#### YOUR INSTRUCTIONS
A word-for-word copy of the records that follow is needed, with every picture omitted.

____ STUDY MATERIAL

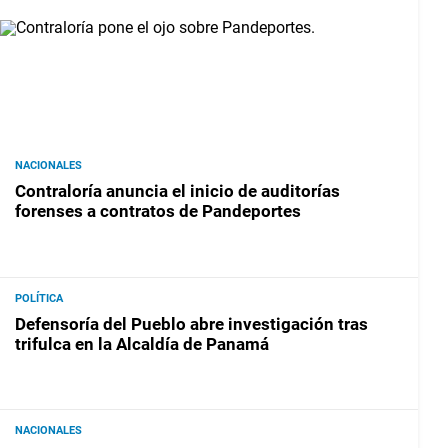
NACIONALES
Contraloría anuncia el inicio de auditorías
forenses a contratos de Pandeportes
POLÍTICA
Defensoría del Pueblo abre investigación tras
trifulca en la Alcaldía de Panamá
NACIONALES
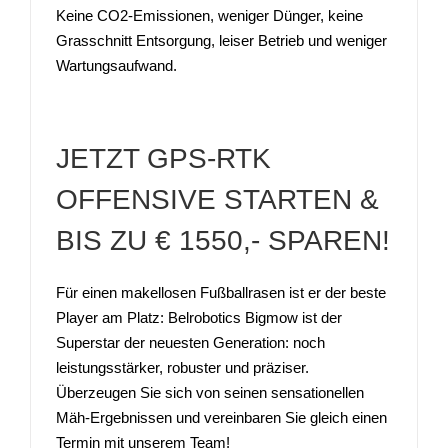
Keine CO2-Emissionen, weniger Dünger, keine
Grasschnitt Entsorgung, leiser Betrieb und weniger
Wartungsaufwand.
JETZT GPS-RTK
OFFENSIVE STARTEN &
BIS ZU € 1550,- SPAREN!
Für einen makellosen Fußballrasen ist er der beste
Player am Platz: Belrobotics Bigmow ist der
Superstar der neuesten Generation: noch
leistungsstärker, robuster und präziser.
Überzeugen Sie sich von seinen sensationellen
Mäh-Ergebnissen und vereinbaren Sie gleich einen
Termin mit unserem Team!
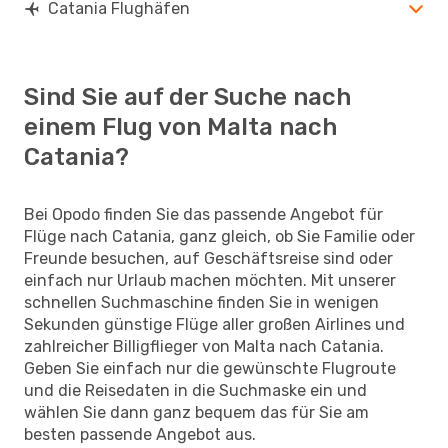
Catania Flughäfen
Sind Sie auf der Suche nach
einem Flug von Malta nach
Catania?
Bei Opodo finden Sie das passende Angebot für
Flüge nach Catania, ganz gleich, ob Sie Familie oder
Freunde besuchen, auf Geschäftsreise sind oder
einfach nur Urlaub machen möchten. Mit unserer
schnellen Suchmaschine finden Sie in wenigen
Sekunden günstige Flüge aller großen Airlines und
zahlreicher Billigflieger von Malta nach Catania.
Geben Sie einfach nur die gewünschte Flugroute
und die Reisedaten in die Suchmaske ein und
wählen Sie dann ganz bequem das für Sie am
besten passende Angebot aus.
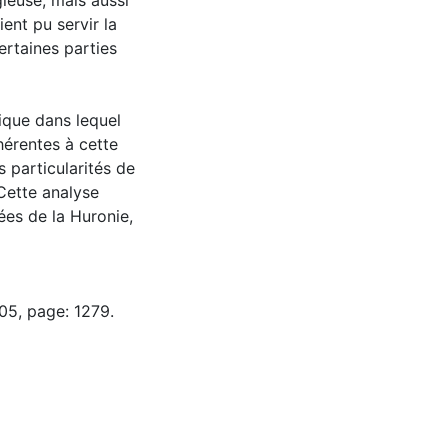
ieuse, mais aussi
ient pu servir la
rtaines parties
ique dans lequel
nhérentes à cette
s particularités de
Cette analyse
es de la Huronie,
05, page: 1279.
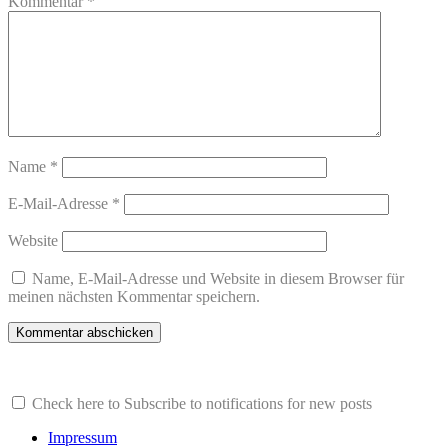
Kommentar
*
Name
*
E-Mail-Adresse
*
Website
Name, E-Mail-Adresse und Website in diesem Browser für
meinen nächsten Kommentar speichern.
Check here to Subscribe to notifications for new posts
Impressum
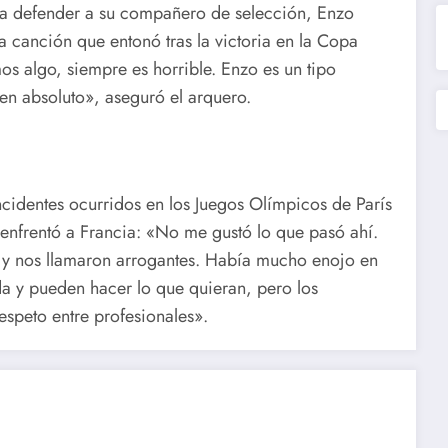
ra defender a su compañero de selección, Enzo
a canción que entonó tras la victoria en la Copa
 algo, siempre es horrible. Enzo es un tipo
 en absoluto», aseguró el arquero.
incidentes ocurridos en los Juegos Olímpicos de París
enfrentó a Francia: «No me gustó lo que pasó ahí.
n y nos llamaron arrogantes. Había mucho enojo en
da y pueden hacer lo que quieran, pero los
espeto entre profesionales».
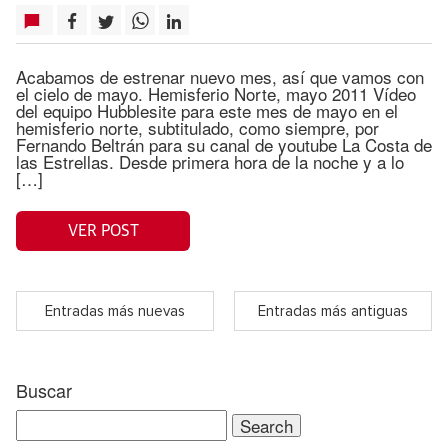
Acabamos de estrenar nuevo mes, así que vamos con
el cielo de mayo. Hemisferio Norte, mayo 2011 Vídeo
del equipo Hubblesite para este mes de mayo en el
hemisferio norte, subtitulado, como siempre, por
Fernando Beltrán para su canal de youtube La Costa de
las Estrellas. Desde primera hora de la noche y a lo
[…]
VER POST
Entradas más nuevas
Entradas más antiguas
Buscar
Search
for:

________

#### TASK OUTPUT
NACIONALES
Contraloría anuncia el inicio de auditorías
forenses a contratos de Pandeportes
POLÍTICA
Defensoría del Pueblo abre investigación tras
trifulca en la Alcaldía de Panamá
NACIONALES
Keine CO2-Emissionen, weniger Dünger, keine
Grasschnitt Entsorgung, leiser Betrieb und weniger
Wartungsaufwand.
JETZT GPS-RTK
OFFENSIVE STARTEN &
BIS ZU € 1550,- SPAREN!
Für einen makellosen Fußballrasen ist er der beste
Player am Platz: Belrobotics Bigmow ist der
Superstar der neuesten Generation: noch
leistungsstärker, robuster und präziser.
Überzeugen Sie sich von seinen sensationellen
Mäh-Ergebnissen und vereinbaren Sie gleich einen
Termin mit unserem Team!
Catania Flughäfen
Sind Sie auf der Suche nach
einem Flug von Malta nach
Catania?
Bei Opodo finden Sie das passende Angebot für
Flüge nach Catania, ganz gleich, ob Sie Familie oder
Freunde besuchen, auf Geschäftsreise sind oder
einfach nur Urlaub machen möchten. Mit unserer
schnellen Suchmaschine finden Sie in wenigen
Sekunden günstige Flüge aller großen Airlines und
zahlreicher Billigflieger von Malta nach Catania.
Geben Sie einfach nur die gewünschte Flugroute
und die Reisedaten in die Suchmaske ein und
wählen Sie dann ganz bequem das für Sie am
besten passende Angebot aus.
ieuse, mais aussi
ient pu servir la
rtaines parties
ique dans lequel
nhérentes à cette
s particularités de
Cette analyse
es de la Huronie,
05, page: 1279.
Kommentar
*
Name
*
E-Mail-Adresse
*
Website
Name, E-Mail-Adresse und Website in diesem Browser für
meinen nächsten Kommentar speichern.
Check here to Subscribe to notifications for new posts
Impressum
ra defender a su compañero de selección, Enzo
a canción que entonó tras la victoria en la Copa
 algo, siempre es horrible. Enzo es un tipo
 en absoluto», aseguró el arquero.
incidentes ocurridos en los Juegos Olímpicos de París
enfrentó a Francia: «No me gustó lo que pasó ahí.
n y nos llamaron arrogantes. Había mucho enojo en
da y pueden hacer lo que quieran, pero los
espeto entre profesionales».
Acabamos de estrenar nuevo mes, así que vamos con
el cielo de mayo. Hemisferio Norte, mayo 2011 Vídeo
del equipo Hubblesite para este mes de mayo en el
hemisferio norte, subtitulado, como siempre, por
Fernando Beltrán para su canal de youtube La Costa de
las Estrellas. Desde primera hora de la noche y a lo
[…]
VER POST
Entradas más nuevas
Entradas más antiguas
Buscar
Search
for:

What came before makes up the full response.